In Cogne, the mining activity lasted, with various breaks, for several years. The signs of that activity appear quite well embedded in what is a typical high mountain village.

The external facilities of the mine, the so-called “Cantiere Cogne” (“Cogne Yard”) are interspersed with private houses and constitute with them an industrial-residential agglomeration. The actual mine is located in the deepest parts of Mt. Creya and it has got several tunnels branching off on various levels within the mountain.

The imposing Colonna complex, at an elevation of 2,406 metres, housed miners, for several decades during their high-altitude shifts in what can be described as a sort of monastic  isolation. It appears visible from outside, even from the village, at the mouth of the penetratrion galleries. This huge building was abandoned in the early 1960s, when the mine entrance was moved from Colonna to the level below of Costa del Pino, at an elevation of 2,027 metres, which can be reached by a few minutes by cable car from the new miners’ village (called “Villaggio Anselmetti”) located in the borgata of “Moline” (the hamlet of “Moline”).

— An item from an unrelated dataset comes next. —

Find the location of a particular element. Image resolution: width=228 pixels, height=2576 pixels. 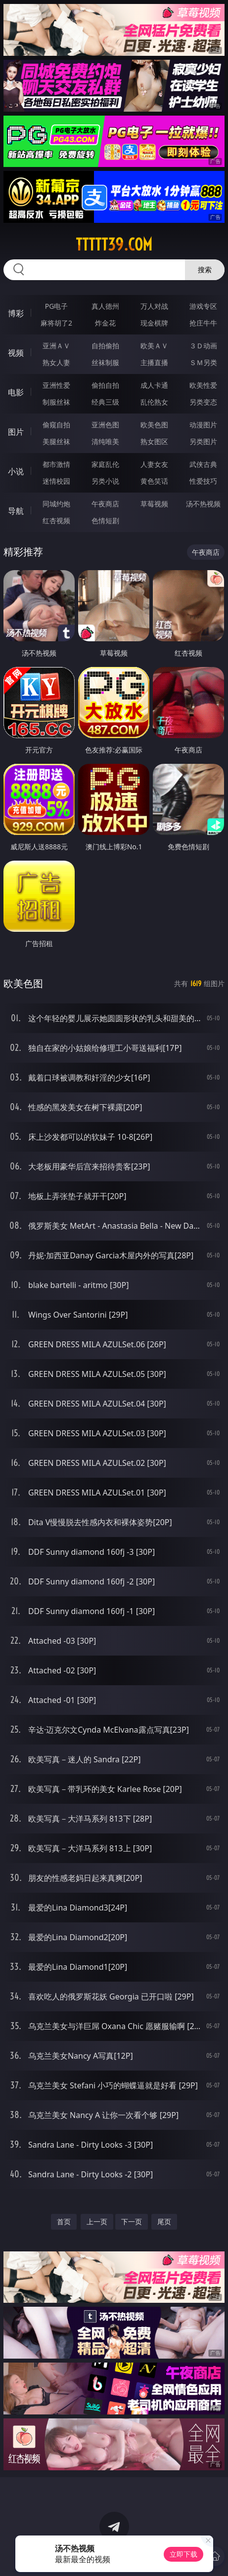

In this new district, in addition to the residential buildings, there were industrial buildings used for ore crushing and for the subsequent ore separation according to its content of magnetite. From  Moline district, through a special loading gallery, there was an electric train that was loaded in order to carry out the last stage of the ore transport in the direction of Aosta. In fact, a dedicated railway connected Cogne to the Eaux-Froides station, in Pila basin, passing through the Dric tunnel. Once the ore arrived to Pila station, it was then transported by cable car again to the”Cogne“ smelter in Aosta.

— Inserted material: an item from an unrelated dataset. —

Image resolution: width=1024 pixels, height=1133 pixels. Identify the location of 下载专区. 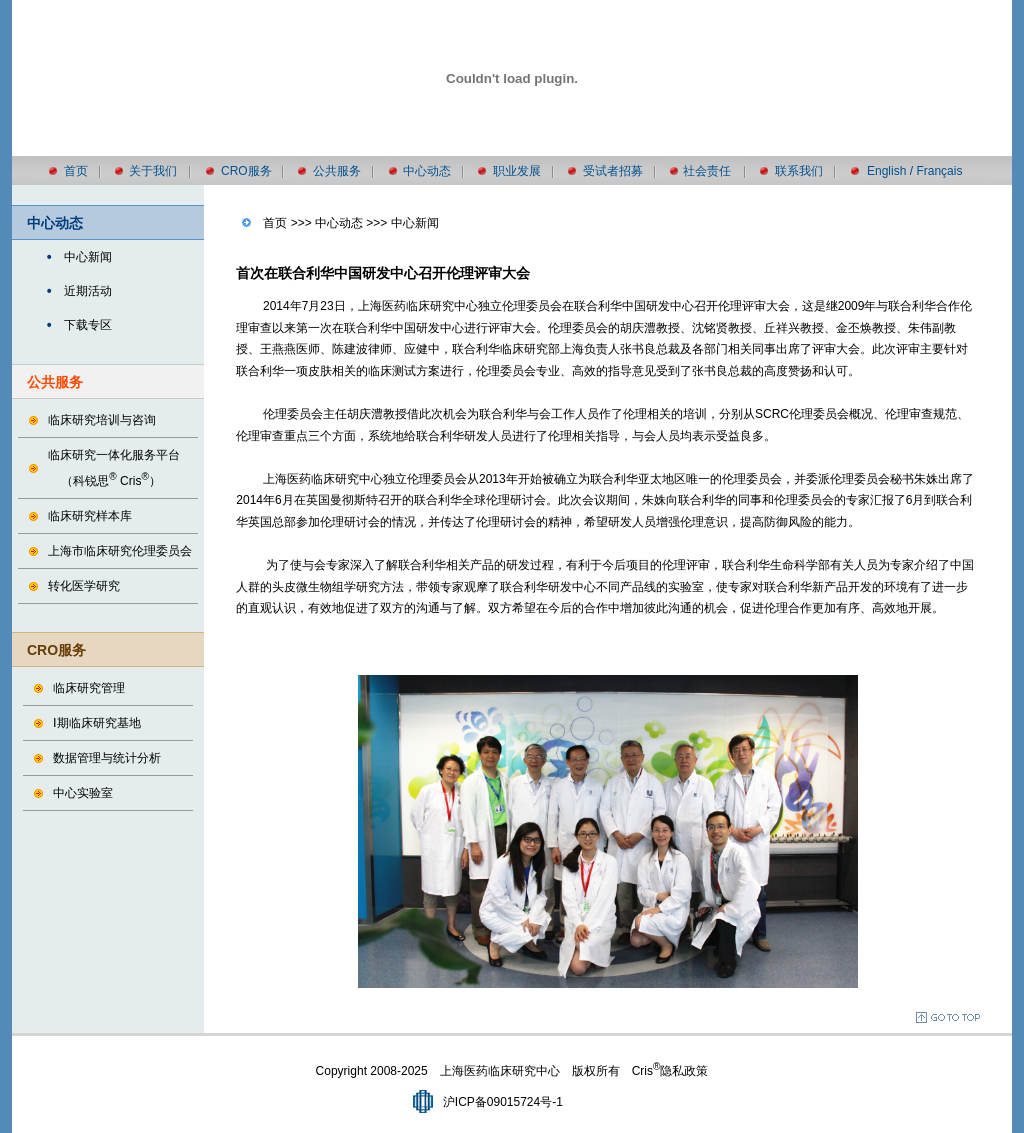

The Municipality of Cogne commissioned the temporary group of Sertec’s professionals (Group leader) the architects Deborah Bruno and Fabio Bonetti, as part of the “Works for the musealization of the Mining site of Cogne and the setting up of the Regional Mining Park Museum”, in order to carry out the following services:

 

  • Technical and economic feasibility, final, executive design with maintenance plan for the work;
  • Safety coordination in the design phases;
  • Safety coordinaion in the execution phase;
  • Construction Management.

 

With this intervention, the client aims to increase the tourism offerings of Cogne mining site by:

  • Implementing the already existing and open to the public route of Costa del Pino by connecting the upper level of the Mineral Crusher to the level 2072;
  • Expanding the museum tour of the Miner’s Village in Moline by involving the arrival station of the ore collection buckets, the building where the ore crushing and separation from the tailings were carried out, and the buildings formerly used as workshops and storage.

 

The route runs both internally to the buildings mentioned in the Miner’s Village, and externally around the imposing building for the crushing and separation of the ore from the waste rock. New architectural works are therefore inserted to support the museum route, such as the metal walkway connecting the current museum and the bucket station.

The aim of the new museum itinerary is to reconstruct the historical evolution of the mine of Cogne. The basic concept is to be a “museum” and at the same time an “interpretative center”: to give therefore to all the visitors the elements to “understand” how the mine developed, how it changed and how, as a result, it changed the landscape, the material social life of the communities of Cogne, St. Marcel and Ollomond.